> _TO DO_
Only the lines from the one containing "Target: stomach. Reply" through the end of the records should be retyped, exactly and including both ends; pictures stay out.

[Records excerpted from a collection]
BEGIN
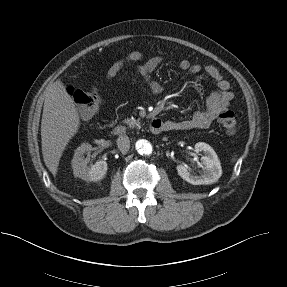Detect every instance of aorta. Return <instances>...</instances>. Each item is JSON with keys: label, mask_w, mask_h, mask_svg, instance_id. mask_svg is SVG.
Here are the masks:
<instances>
[{"label": "aorta", "mask_w": 287, "mask_h": 287, "mask_svg": "<svg viewBox=\"0 0 287 287\" xmlns=\"http://www.w3.org/2000/svg\"><path fill=\"white\" fill-rule=\"evenodd\" d=\"M135 148L140 155H150L153 151L151 143L146 139L137 140Z\"/></svg>", "instance_id": "obj_1"}]
</instances>
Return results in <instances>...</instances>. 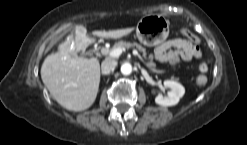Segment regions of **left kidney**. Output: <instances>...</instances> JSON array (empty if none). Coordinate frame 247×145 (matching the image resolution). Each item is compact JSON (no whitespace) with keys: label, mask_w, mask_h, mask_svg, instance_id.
<instances>
[{"label":"left kidney","mask_w":247,"mask_h":145,"mask_svg":"<svg viewBox=\"0 0 247 145\" xmlns=\"http://www.w3.org/2000/svg\"><path fill=\"white\" fill-rule=\"evenodd\" d=\"M164 86L170 88L166 97L158 95L155 98V102L161 106H173L176 105L180 98L185 94V88L180 83L173 80H165Z\"/></svg>","instance_id":"5707ae66"}]
</instances>
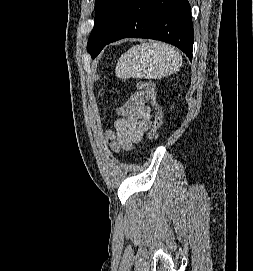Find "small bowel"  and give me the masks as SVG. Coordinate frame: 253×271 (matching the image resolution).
Listing matches in <instances>:
<instances>
[{"label": "small bowel", "mask_w": 253, "mask_h": 271, "mask_svg": "<svg viewBox=\"0 0 253 271\" xmlns=\"http://www.w3.org/2000/svg\"><path fill=\"white\" fill-rule=\"evenodd\" d=\"M147 99L148 96L136 93L118 108V118L112 129L105 133L107 141L116 151L132 150L151 128V111L145 104Z\"/></svg>", "instance_id": "small-bowel-1"}]
</instances>
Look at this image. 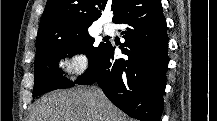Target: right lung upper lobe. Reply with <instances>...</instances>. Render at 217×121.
<instances>
[{
  "label": "right lung upper lobe",
  "instance_id": "cb5924a9",
  "mask_svg": "<svg viewBox=\"0 0 217 121\" xmlns=\"http://www.w3.org/2000/svg\"><path fill=\"white\" fill-rule=\"evenodd\" d=\"M139 0H112L113 22ZM108 0H48L42 15L36 46L62 39L89 27L101 17Z\"/></svg>",
  "mask_w": 217,
  "mask_h": 121
}]
</instances>
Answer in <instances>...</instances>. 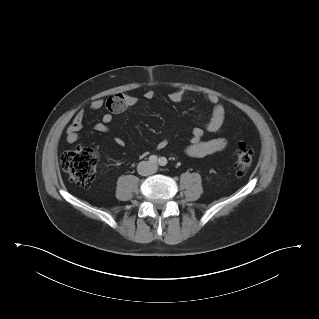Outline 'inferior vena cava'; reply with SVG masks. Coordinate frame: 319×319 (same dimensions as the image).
Wrapping results in <instances>:
<instances>
[{"instance_id": "1", "label": "inferior vena cava", "mask_w": 319, "mask_h": 319, "mask_svg": "<svg viewBox=\"0 0 319 319\" xmlns=\"http://www.w3.org/2000/svg\"><path fill=\"white\" fill-rule=\"evenodd\" d=\"M138 173L142 176H148L154 173V166L148 161H142L137 166Z\"/></svg>"}]
</instances>
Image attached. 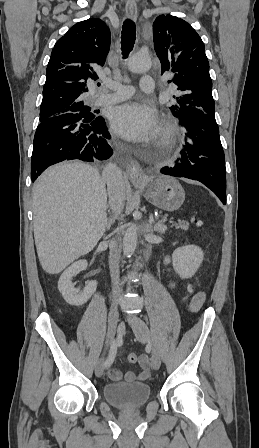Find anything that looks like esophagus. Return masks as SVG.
<instances>
[{
	"mask_svg": "<svg viewBox=\"0 0 259 448\" xmlns=\"http://www.w3.org/2000/svg\"><path fill=\"white\" fill-rule=\"evenodd\" d=\"M126 15L132 20L137 19V6L135 0H127ZM127 174L133 184H140L144 180V172L140 163L135 159H130L126 167Z\"/></svg>",
	"mask_w": 259,
	"mask_h": 448,
	"instance_id": "obj_1",
	"label": "esophagus"
}]
</instances>
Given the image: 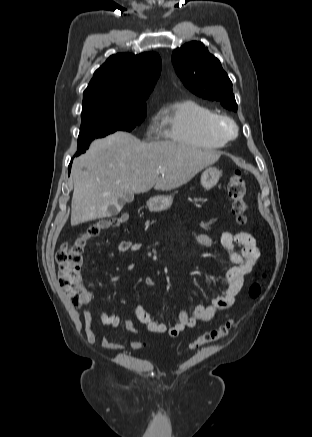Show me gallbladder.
Wrapping results in <instances>:
<instances>
[{
    "mask_svg": "<svg viewBox=\"0 0 312 437\" xmlns=\"http://www.w3.org/2000/svg\"><path fill=\"white\" fill-rule=\"evenodd\" d=\"M133 198H134L133 194L127 193L125 195L124 199H119L117 204L109 206L108 210H107V217H112V216L118 215L120 210L122 209L123 205L126 202H128V203L132 202Z\"/></svg>",
    "mask_w": 312,
    "mask_h": 437,
    "instance_id": "gallbladder-1",
    "label": "gallbladder"
}]
</instances>
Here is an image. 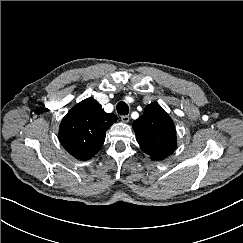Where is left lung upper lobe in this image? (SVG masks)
<instances>
[{
  "label": "left lung upper lobe",
  "instance_id": "1",
  "mask_svg": "<svg viewBox=\"0 0 243 243\" xmlns=\"http://www.w3.org/2000/svg\"><path fill=\"white\" fill-rule=\"evenodd\" d=\"M140 148L154 160L171 155L176 148V130L170 116L158 103L146 106L133 123Z\"/></svg>",
  "mask_w": 243,
  "mask_h": 243
}]
</instances>
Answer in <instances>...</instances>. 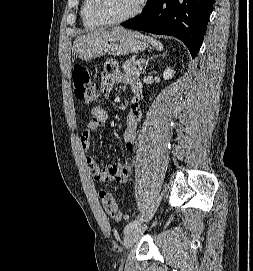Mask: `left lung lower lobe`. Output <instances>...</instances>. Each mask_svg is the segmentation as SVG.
<instances>
[{
	"label": "left lung lower lobe",
	"instance_id": "1",
	"mask_svg": "<svg viewBox=\"0 0 253 271\" xmlns=\"http://www.w3.org/2000/svg\"><path fill=\"white\" fill-rule=\"evenodd\" d=\"M214 0H149L144 11L123 27L171 35L180 39L194 58L203 42Z\"/></svg>",
	"mask_w": 253,
	"mask_h": 271
}]
</instances>
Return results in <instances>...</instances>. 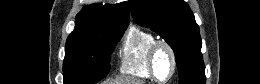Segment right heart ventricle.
Wrapping results in <instances>:
<instances>
[{
    "instance_id": "right-heart-ventricle-1",
    "label": "right heart ventricle",
    "mask_w": 260,
    "mask_h": 84,
    "mask_svg": "<svg viewBox=\"0 0 260 84\" xmlns=\"http://www.w3.org/2000/svg\"><path fill=\"white\" fill-rule=\"evenodd\" d=\"M156 37L148 30L131 26L123 40L119 71L141 79H152L148 69V55Z\"/></svg>"
}]
</instances>
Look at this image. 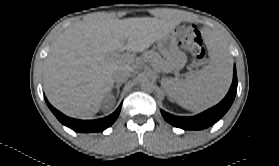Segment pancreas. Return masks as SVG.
<instances>
[{"label": "pancreas", "mask_w": 279, "mask_h": 166, "mask_svg": "<svg viewBox=\"0 0 279 166\" xmlns=\"http://www.w3.org/2000/svg\"><path fill=\"white\" fill-rule=\"evenodd\" d=\"M144 58L146 61H149L152 65H154L158 69H164V63L160 57V55L155 51H148L144 54Z\"/></svg>", "instance_id": "cf45deb5"}]
</instances>
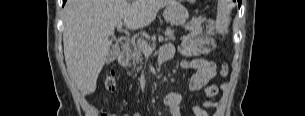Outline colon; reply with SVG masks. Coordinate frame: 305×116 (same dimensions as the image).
Segmentation results:
<instances>
[{
	"label": "colon",
	"mask_w": 305,
	"mask_h": 116,
	"mask_svg": "<svg viewBox=\"0 0 305 116\" xmlns=\"http://www.w3.org/2000/svg\"><path fill=\"white\" fill-rule=\"evenodd\" d=\"M217 7L222 15H229L233 9V4L231 0H218ZM227 67H223L221 70L222 75H227ZM105 88L109 92H113L116 89V80L113 73H110L105 79ZM101 116H118L114 113H104Z\"/></svg>",
	"instance_id": "colon-1"
}]
</instances>
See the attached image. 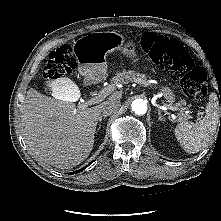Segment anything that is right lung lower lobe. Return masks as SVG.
Instances as JSON below:
<instances>
[{
  "instance_id": "obj_1",
  "label": "right lung lower lobe",
  "mask_w": 221,
  "mask_h": 221,
  "mask_svg": "<svg viewBox=\"0 0 221 221\" xmlns=\"http://www.w3.org/2000/svg\"><path fill=\"white\" fill-rule=\"evenodd\" d=\"M90 165V164H89ZM87 167V166H86ZM86 167L80 169V170H77L76 172H72V173H68V174H75V173H78V172H81L83 169H85Z\"/></svg>"
}]
</instances>
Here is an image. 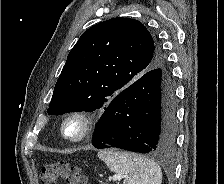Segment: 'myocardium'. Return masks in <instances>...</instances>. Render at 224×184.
Segmentation results:
<instances>
[{
	"label": "myocardium",
	"instance_id": "1",
	"mask_svg": "<svg viewBox=\"0 0 224 184\" xmlns=\"http://www.w3.org/2000/svg\"><path fill=\"white\" fill-rule=\"evenodd\" d=\"M75 121L79 124V133L75 136H69L66 133L67 125ZM95 125V118L93 114L85 110H75L68 113L60 126V133L64 140L69 143L75 144L84 141L91 134Z\"/></svg>",
	"mask_w": 224,
	"mask_h": 184
}]
</instances>
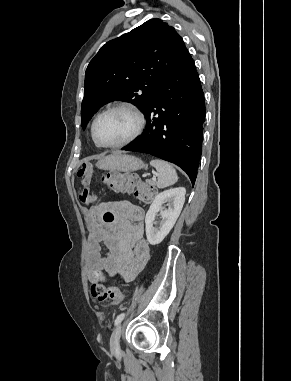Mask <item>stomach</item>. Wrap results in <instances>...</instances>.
<instances>
[{
  "mask_svg": "<svg viewBox=\"0 0 291 381\" xmlns=\"http://www.w3.org/2000/svg\"><path fill=\"white\" fill-rule=\"evenodd\" d=\"M96 166L103 170L129 173L145 167V164L133 155L114 153L99 159Z\"/></svg>",
  "mask_w": 291,
  "mask_h": 381,
  "instance_id": "stomach-1",
  "label": "stomach"
}]
</instances>
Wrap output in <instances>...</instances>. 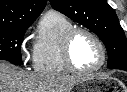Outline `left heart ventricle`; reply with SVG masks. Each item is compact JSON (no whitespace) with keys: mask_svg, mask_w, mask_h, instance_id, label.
<instances>
[{"mask_svg":"<svg viewBox=\"0 0 127 92\" xmlns=\"http://www.w3.org/2000/svg\"><path fill=\"white\" fill-rule=\"evenodd\" d=\"M72 58L80 69L97 66L101 60V52L96 42L87 34L80 33L72 44Z\"/></svg>","mask_w":127,"mask_h":92,"instance_id":"obj_1","label":"left heart ventricle"}]
</instances>
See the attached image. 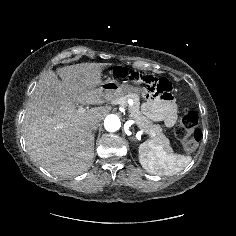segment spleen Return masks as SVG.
<instances>
[{
    "instance_id": "spleen-1",
    "label": "spleen",
    "mask_w": 236,
    "mask_h": 236,
    "mask_svg": "<svg viewBox=\"0 0 236 236\" xmlns=\"http://www.w3.org/2000/svg\"><path fill=\"white\" fill-rule=\"evenodd\" d=\"M139 162L149 173L172 176L183 170L191 156L173 154L154 142L147 141L138 148Z\"/></svg>"
}]
</instances>
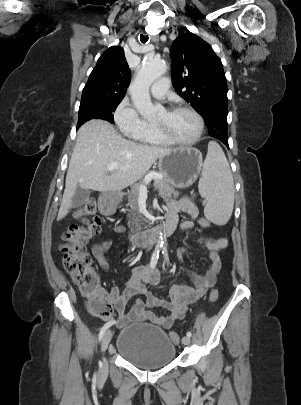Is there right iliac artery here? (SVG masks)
Wrapping results in <instances>:
<instances>
[{
  "instance_id": "1",
  "label": "right iliac artery",
  "mask_w": 301,
  "mask_h": 405,
  "mask_svg": "<svg viewBox=\"0 0 301 405\" xmlns=\"http://www.w3.org/2000/svg\"><path fill=\"white\" fill-rule=\"evenodd\" d=\"M159 252H160V248L156 247L153 254H152L151 261H150V267L151 268H154L156 266V263H157V260H158V257H159ZM113 324H115V321H110V322H107L106 324H104V326L100 329L99 341H101V339L103 338L106 330L110 326H112Z\"/></svg>"
}]
</instances>
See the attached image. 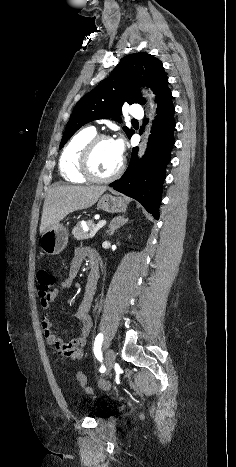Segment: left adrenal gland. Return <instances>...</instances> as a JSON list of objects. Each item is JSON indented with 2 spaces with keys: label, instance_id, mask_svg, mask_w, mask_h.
I'll return each mask as SVG.
<instances>
[{
  "label": "left adrenal gland",
  "instance_id": "obj_1",
  "mask_svg": "<svg viewBox=\"0 0 236 467\" xmlns=\"http://www.w3.org/2000/svg\"><path fill=\"white\" fill-rule=\"evenodd\" d=\"M128 222V218L125 216L115 217L109 224V230L107 231V236L114 234L115 230L119 229L121 226L125 225Z\"/></svg>",
  "mask_w": 236,
  "mask_h": 467
}]
</instances>
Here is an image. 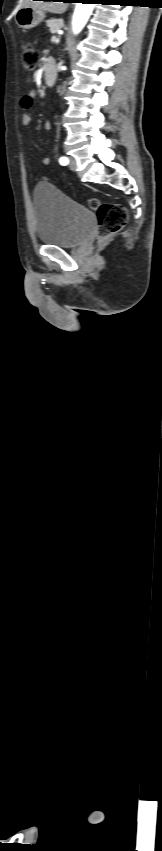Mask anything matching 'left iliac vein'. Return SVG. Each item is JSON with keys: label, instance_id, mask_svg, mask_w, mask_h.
<instances>
[{"label": "left iliac vein", "instance_id": "1", "mask_svg": "<svg viewBox=\"0 0 162 851\" xmlns=\"http://www.w3.org/2000/svg\"><path fill=\"white\" fill-rule=\"evenodd\" d=\"M69 168H70L72 171H75V170H76V168H77L76 160H75L73 157H70V158H69Z\"/></svg>", "mask_w": 162, "mask_h": 851}]
</instances>
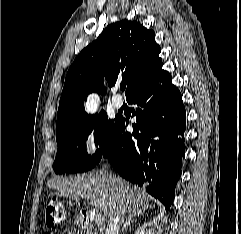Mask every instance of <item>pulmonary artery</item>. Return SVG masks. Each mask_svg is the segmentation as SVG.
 <instances>
[{"mask_svg":"<svg viewBox=\"0 0 241 234\" xmlns=\"http://www.w3.org/2000/svg\"><path fill=\"white\" fill-rule=\"evenodd\" d=\"M112 105H113L114 108L120 109L123 106V99H122V97L120 95H118V94H115L112 97Z\"/></svg>","mask_w":241,"mask_h":234,"instance_id":"e3ab8cb5","label":"pulmonary artery"}]
</instances>
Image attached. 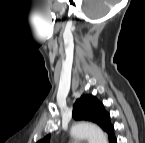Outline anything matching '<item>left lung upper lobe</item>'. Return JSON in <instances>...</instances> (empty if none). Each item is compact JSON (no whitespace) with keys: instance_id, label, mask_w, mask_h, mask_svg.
<instances>
[{"instance_id":"1","label":"left lung upper lobe","mask_w":145,"mask_h":143,"mask_svg":"<svg viewBox=\"0 0 145 143\" xmlns=\"http://www.w3.org/2000/svg\"><path fill=\"white\" fill-rule=\"evenodd\" d=\"M73 118L76 120L92 121L98 124L109 136L114 135V128L110 123V115L105 111L103 104L92 95L81 96L74 104ZM50 136H46L40 143H48Z\"/></svg>"}]
</instances>
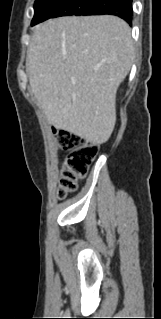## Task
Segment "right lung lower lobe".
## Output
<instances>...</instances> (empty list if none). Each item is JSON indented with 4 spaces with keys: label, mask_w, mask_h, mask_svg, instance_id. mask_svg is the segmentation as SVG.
Returning a JSON list of instances; mask_svg holds the SVG:
<instances>
[{
    "label": "right lung lower lobe",
    "mask_w": 161,
    "mask_h": 319,
    "mask_svg": "<svg viewBox=\"0 0 161 319\" xmlns=\"http://www.w3.org/2000/svg\"><path fill=\"white\" fill-rule=\"evenodd\" d=\"M115 15L132 25V0H92L83 12L76 15Z\"/></svg>",
    "instance_id": "obj_1"
}]
</instances>
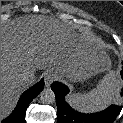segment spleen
<instances>
[{
	"label": "spleen",
	"mask_w": 123,
	"mask_h": 123,
	"mask_svg": "<svg viewBox=\"0 0 123 123\" xmlns=\"http://www.w3.org/2000/svg\"><path fill=\"white\" fill-rule=\"evenodd\" d=\"M121 81L116 72L106 73L96 88L88 93H74L67 100L76 110L81 112H96L105 109L116 100Z\"/></svg>",
	"instance_id": "spleen-1"
}]
</instances>
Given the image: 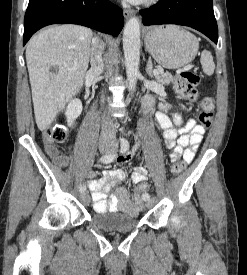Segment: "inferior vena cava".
<instances>
[{"instance_id": "602c4592", "label": "inferior vena cava", "mask_w": 247, "mask_h": 275, "mask_svg": "<svg viewBox=\"0 0 247 275\" xmlns=\"http://www.w3.org/2000/svg\"><path fill=\"white\" fill-rule=\"evenodd\" d=\"M104 48L105 45L100 38L94 37L92 39L90 51V71L94 75H100L104 71V63L102 59ZM100 143L110 145L116 144V134L114 130V125L112 121L107 117H104L102 120Z\"/></svg>"}]
</instances>
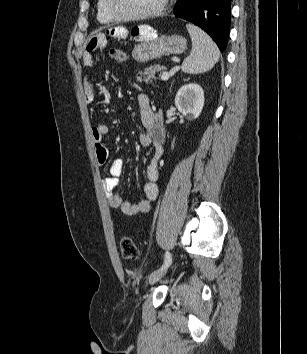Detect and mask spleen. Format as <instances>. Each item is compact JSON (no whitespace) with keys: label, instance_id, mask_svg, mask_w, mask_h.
I'll list each match as a JSON object with an SVG mask.
<instances>
[{"label":"spleen","instance_id":"1","mask_svg":"<svg viewBox=\"0 0 307 354\" xmlns=\"http://www.w3.org/2000/svg\"><path fill=\"white\" fill-rule=\"evenodd\" d=\"M192 41V51L182 63V71L200 74L211 70L218 62L220 52L217 45L202 29L192 24L186 25Z\"/></svg>","mask_w":307,"mask_h":354}]
</instances>
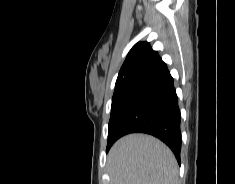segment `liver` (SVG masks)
I'll return each mask as SVG.
<instances>
[{"mask_svg":"<svg viewBox=\"0 0 235 184\" xmlns=\"http://www.w3.org/2000/svg\"><path fill=\"white\" fill-rule=\"evenodd\" d=\"M110 184H179L174 154L147 134H129L112 146L107 158Z\"/></svg>","mask_w":235,"mask_h":184,"instance_id":"liver-1","label":"liver"}]
</instances>
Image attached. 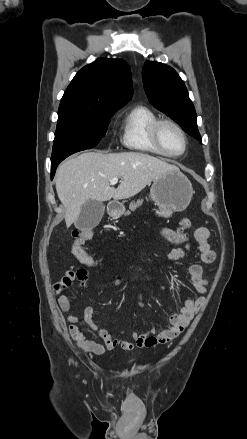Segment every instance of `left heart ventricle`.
<instances>
[{
  "instance_id": "1",
  "label": "left heart ventricle",
  "mask_w": 247,
  "mask_h": 439,
  "mask_svg": "<svg viewBox=\"0 0 247 439\" xmlns=\"http://www.w3.org/2000/svg\"><path fill=\"white\" fill-rule=\"evenodd\" d=\"M160 138L163 147L169 153L177 154L182 151L184 143L181 135L176 129L169 125L162 127Z\"/></svg>"
}]
</instances>
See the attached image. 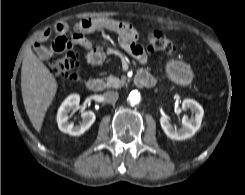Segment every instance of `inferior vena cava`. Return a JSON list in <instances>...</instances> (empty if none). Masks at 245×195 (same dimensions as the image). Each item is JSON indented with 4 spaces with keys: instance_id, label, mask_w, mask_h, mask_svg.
I'll use <instances>...</instances> for the list:
<instances>
[{
    "instance_id": "inferior-vena-cava-1",
    "label": "inferior vena cava",
    "mask_w": 245,
    "mask_h": 195,
    "mask_svg": "<svg viewBox=\"0 0 245 195\" xmlns=\"http://www.w3.org/2000/svg\"><path fill=\"white\" fill-rule=\"evenodd\" d=\"M105 100L108 103H115L119 98V93L116 91H107L105 94Z\"/></svg>"
}]
</instances>
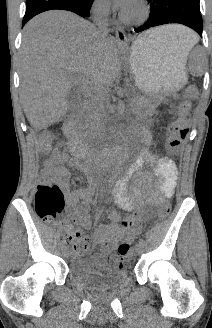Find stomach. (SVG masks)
<instances>
[{"instance_id":"1","label":"stomach","mask_w":212,"mask_h":328,"mask_svg":"<svg viewBox=\"0 0 212 328\" xmlns=\"http://www.w3.org/2000/svg\"><path fill=\"white\" fill-rule=\"evenodd\" d=\"M183 49L165 39L143 34L132 45L130 66L145 93L181 87L187 79Z\"/></svg>"}]
</instances>
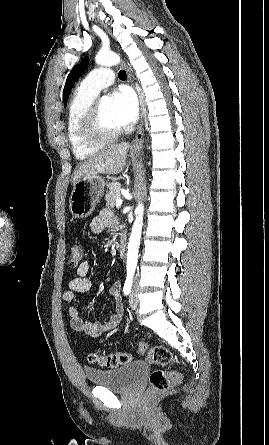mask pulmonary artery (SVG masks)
Returning a JSON list of instances; mask_svg holds the SVG:
<instances>
[{
  "instance_id": "obj_1",
  "label": "pulmonary artery",
  "mask_w": 269,
  "mask_h": 445,
  "mask_svg": "<svg viewBox=\"0 0 269 445\" xmlns=\"http://www.w3.org/2000/svg\"><path fill=\"white\" fill-rule=\"evenodd\" d=\"M114 72L106 67H99L91 71L80 84L84 92L97 96L98 93L114 83Z\"/></svg>"
}]
</instances>
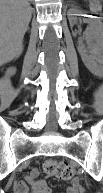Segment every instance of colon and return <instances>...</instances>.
<instances>
[{"label":"colon","mask_w":103,"mask_h":193,"mask_svg":"<svg viewBox=\"0 0 103 193\" xmlns=\"http://www.w3.org/2000/svg\"><path fill=\"white\" fill-rule=\"evenodd\" d=\"M44 171L52 176H55L61 180H70L77 174L76 169L69 163L61 161L57 162L52 159H48L43 164Z\"/></svg>","instance_id":"5ec220e1"}]
</instances>
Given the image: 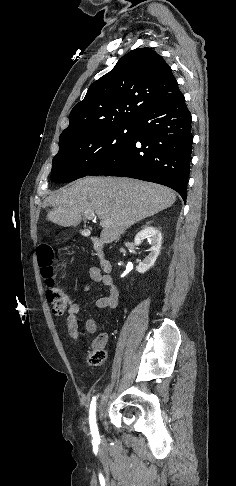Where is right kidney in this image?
Masks as SVG:
<instances>
[{
    "mask_svg": "<svg viewBox=\"0 0 236 486\" xmlns=\"http://www.w3.org/2000/svg\"><path fill=\"white\" fill-rule=\"evenodd\" d=\"M147 239L151 245L148 255L144 258L142 262L139 263L137 271L139 273H145L148 271L155 263L161 248L162 235L161 232L152 226H147L142 229L134 238L136 245H140L142 240Z\"/></svg>",
    "mask_w": 236,
    "mask_h": 486,
    "instance_id": "ca27d5eb",
    "label": "right kidney"
}]
</instances>
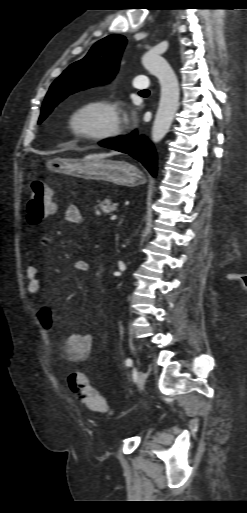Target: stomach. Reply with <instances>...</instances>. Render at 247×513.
I'll return each instance as SVG.
<instances>
[{
  "label": "stomach",
  "instance_id": "stomach-1",
  "mask_svg": "<svg viewBox=\"0 0 247 513\" xmlns=\"http://www.w3.org/2000/svg\"><path fill=\"white\" fill-rule=\"evenodd\" d=\"M46 167L53 172L129 187L137 186L144 182L143 174L136 166L126 161H114L107 158H54L46 163Z\"/></svg>",
  "mask_w": 247,
  "mask_h": 513
}]
</instances>
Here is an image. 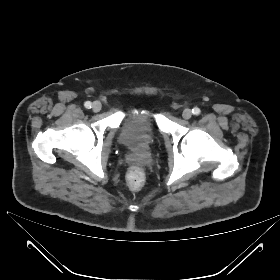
END
> _YOUR RESPONSE_
Target: stomach. Reply with <instances>...</instances>. Render at 247×513.
I'll return each instance as SVG.
<instances>
[{
  "label": "stomach",
  "instance_id": "stomach-1",
  "mask_svg": "<svg viewBox=\"0 0 247 513\" xmlns=\"http://www.w3.org/2000/svg\"><path fill=\"white\" fill-rule=\"evenodd\" d=\"M46 167L53 172L129 187L137 186L144 182L143 174L136 166L126 161H114L107 158H54L46 163Z\"/></svg>",
  "mask_w": 247,
  "mask_h": 513
}]
</instances>
Here is an image. 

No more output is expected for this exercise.